Осел, стяжавший себе слоновую долю, да царь фригийский с ослиными ушами увлекли воображение Петруши.
И правда, не руками, языком добывал Петруша хлеб свой насущный.
Александр Ильич попадет будто бы в греческую историю, и будут его с греческого переводить в гимназиях, двойки за него ставить, да проваливать на экзаменах, и, само собой, повышение он получит, чуть не губернатором сделается, а дойдет до Петербурга, министерский портфель за ним обеспечен – министр народного просвещения!
– С таким золотым сокровищем, – райской птицей заливался Петруша, – да такого другого с огнем не сыщешь, никаким дубоножием не взять, факт исторический, министр! Смотри на тебя и учись! А наши дамы!
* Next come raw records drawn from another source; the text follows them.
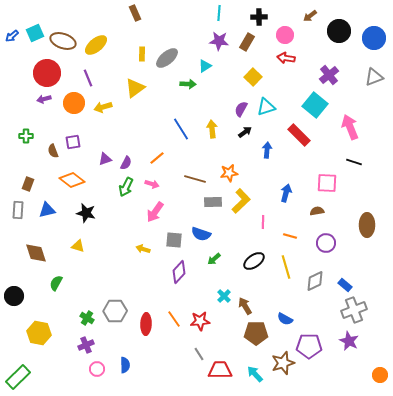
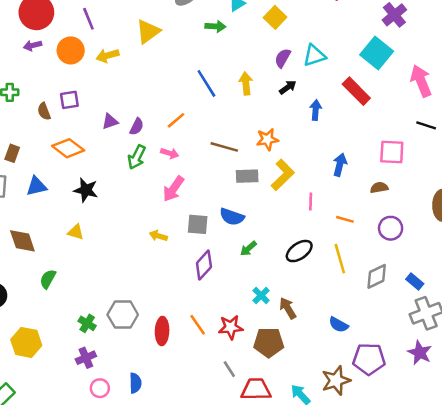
yellow square: (253, 77) -> (275, 17), moved
brown pentagon: (256, 333) -> (269, 342), moved

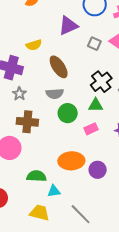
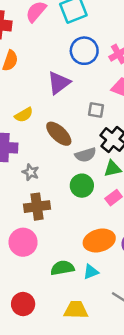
gray square: (94, 44) -> (96, 110), moved
gray star: (19, 94) -> (31, 172), moved
gray semicircle: (55, 94) -> (86, 155), moved
cyan triangle: (54, 191) -> (91, 272), moved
Отбоя не будет, Белозерова орогатить можно, покажем ему три пальчика, Василису Прекрасную пол вытирать себе заставишь.
Повышения по службе Александр Ильич очень хотел, но при чем тут повышение, никак понять не мог. Что же касается дам и как это ни соблазнительно было, чтобы сама Василиса Прекрасная вытирала пол ему, старался Александр Ильич пропускать мимо ушей.
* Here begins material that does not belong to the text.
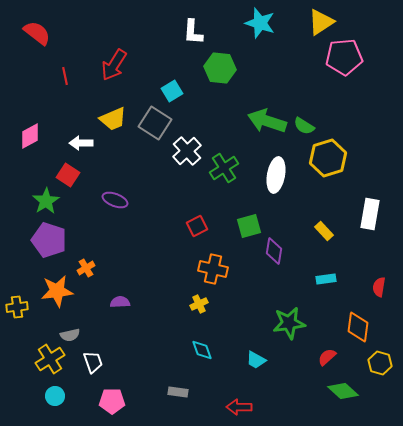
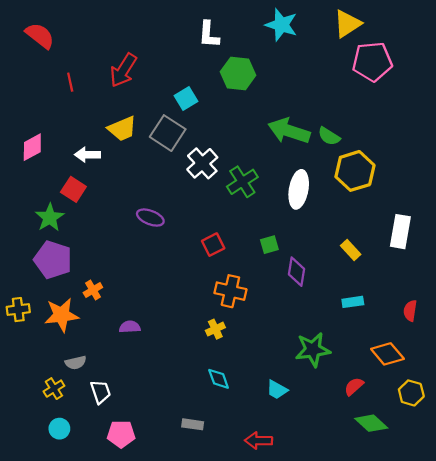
purple ellipse: (115, 200) -> (150, 218), moved
green square: (249, 226) -> (269, 245), size x0.7
yellow cross: (17, 307) -> (18, 310), moved
orange diamond: (358, 327) -> (387, 354), turned -48
yellow cross: (50, 359) -> (54, 389), size x0.7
Из-за дам у Александра Ильича вышли однажды большие неприятности.
Будучи лыковским полицмейстером, разрешил Александр Ильич цирковым танцовщицам прокатиться среди бела дня, и притом во всей их прекрасной натуре, на велосипедах по Московской: танцовщицы прокатиться прокатились, а он полетел с места.
Копытная мазь, в которую уверовал Александр Ильич и неослабно держал в памяти, охлаждала всякий Петрушин соблазн.
А Петруша такое городил, такие живописал следствия, – и конца тому не было, откуда шли Петрушины речи.
– Да с таким дубоножием, это, брат, тебе финики не простые, понимаешь ты, любого приштопоришь, все можно!
– Петруша, сделай милость, – больше уж не вытерпел, перебил исправник, – Петичка, дай своей мази!
– Ма-ази… – передразнил Петруша, – сам от своего добра бежишь! – и что-то еще и совсем неподходящее буркнув, схватился одеваться, и уж скоро совсем был готов, застегнутый и подтянутый, и только картуз на голову да за дверь.
– Петруша, – голос у Александра Ильича даже дрогнул, – я тебя очень прошу, пожалуйста, честное слово, никому не сказывай!
– Ладно, сиди уж, – и упорхнул Петруша.
И пока летал Петруша за своей чудодейственной копытной мазью к благодетелю своему провизору Адольфу Францевичу Глейхеру, и пока там что да как, в Студенце совершилось событие немалому удивлению, но и слезам достойное.
Студенец – город торговый: торгует Нахабин, Табуряев, Яргунов, Пропенышев, Зачесов – студенецкие лесопромышленники, торгует и уездный член суда Богоявленский через доброписца Исцова – Пеликана. Зимою самая горячка – кипит работа: зимняя заготовка к предстоящему сплаву, чтобы вывести лес к реке. С каждым сплавом растут хозяйские накопления. Студенец – город со средствами.
И телеграф круглый год не бездействует, не сидят, сложа руки.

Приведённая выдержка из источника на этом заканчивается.